Gina Pane / Le corps comme support

Gina Pane était l’une des fondatrices de l’art corporel, née à Biarritz en 1939 et morte à Paris en 1990. Elle était l’une des seules artistes corporelles des années 70 et utilisait son corps de manière extrême afin de revendiquer le caractère universel de ses réflexions en flirtant avec le sacré.

Ses actions, le plus souvent réalisées devant des spectateurs et minutieusement préparées, avaient pour but de montrer que les traces indélébiles que le corps peut supporter prouvent sa véritable essence, celle de la mémoire.

Pour elle, le corps est « le coeur irréductible de l’être humain, sa partie la plus fragile. Il en a toujours été ainsi, sous tous les régimes et à tous les moments de l’Histoire. Et la blessure est la mémoire du corps : elle représente sa fragilité, sa douleur, donc sa véritable existence »

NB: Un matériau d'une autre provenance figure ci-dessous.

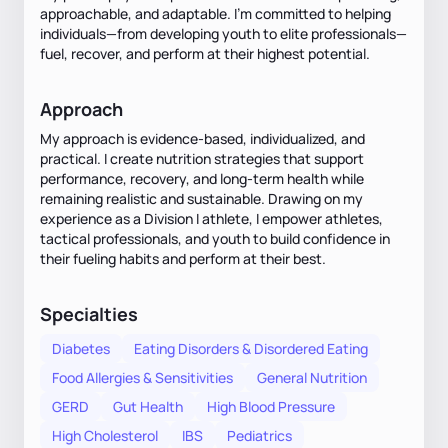
approachable, and adaptable. I’m committed to helping
individuals—from developing youth to elite professionals—
fuel, recover, and perform at their highest potential.
Approach
My approach is evidence-based, individualized, and
practical. I create nutrition strategies that support
performance, recovery, and long-term health while
remaining realistic and sustainable. Drawing on my
experience as a Division I athlete, I empower athletes,
tactical professionals, and youth to build confidence in
their fueling habits and perform at their best.
Specialties
Diabetes
Eating Disorders & Disordered Eating
Food Allergies & Sensitivities
General Nutrition
GERD
Gut Health
High Blood Pressure
High Cholesterol
IBS
Pediatrics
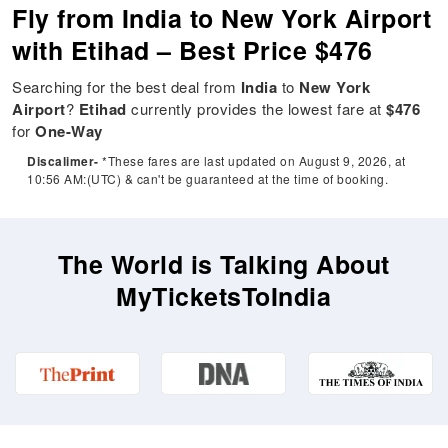
Fly from India to New York Airport
with Etihad – Best Price $476
Searching for the best deal from
India
to
New York
Airport
?
Etihad
currently provides the lowest fare at
$476
for
One-Way
Discalimer-
*These fares are last updated on August 9, 2026, at
10:56 AM:(UTC) & can't be guaranteed at the time of booking.
The World is Talking About
MyTicketsToIndia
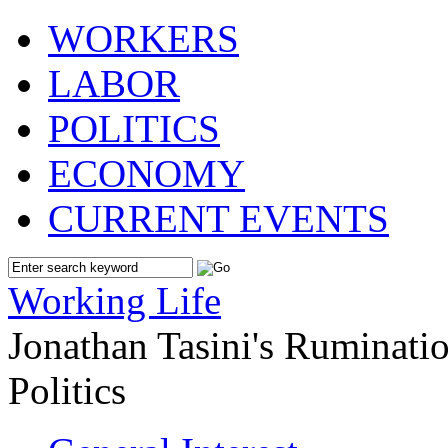
WORKERS
LABOR
POLITICS
ECONOMY
CURRENT EVENTS
Working Life
Jonathan Tasini's Ruminat
Politics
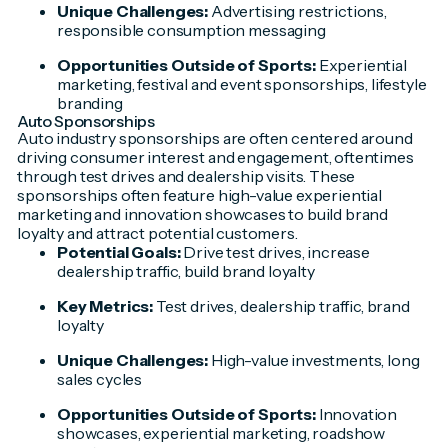
Unique Challenges:
Advertising restrictions,
responsible consumption messaging
Opportunities Outside of Sports:
Experiential
marketing, festival and event sponsorships, lifestyle
branding
Auto Sponsorships
Auto industry sponsorships are often centered around
driving consumer interest and engagement, oftentimes
through test drives and dealership visits. These
sponsorships often feature high-value experiential
marketing and innovation showcases to build brand
loyalty and attract potential customers.
Potential Goals:
Drive test drives, increase
dealership traffic, build brand loyalty
Key Metrics:
Test drives, dealership traffic, brand
loyalty
Unique Challenges:
High-value investments, long
sales cycles
Opportunities Outside of Sports:
Innovation
showcases, experiential marketing, roadshow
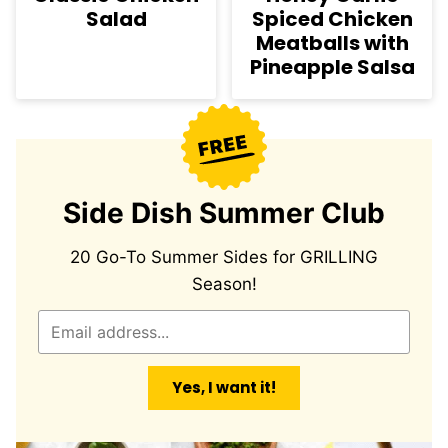
Salad
Spiced Chicken
Meatballs with
Pineapple Salsa
Side Dish Summer Club
20 Go-To Summer Sides for GRILLING
Season!
E
m
a
Yes, I want it!
i
l
*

La trace est comparable au zéro ou à l’infini, on ne sait par quel bout la prendre – sa projection la plus concrète et perceptible est celle inscrite dans la terre, la pierre (…)
L’autre trace, la sécrétion de mon corps de femme et ses puissances internes comme le sang menstruel, la règle de mon corps- sa mesure le lait, la nourriture de la chair trace de ma chair : l’enfant.
Cette fente que j’incise sur ma peau avec une lame de rasoir mémorise cette double trace. La cicatrice qui en résulte donne la mémoire du corps par la douleur qui le préserve de sa destruction et par le temps vécu qui lui donne sa dimension.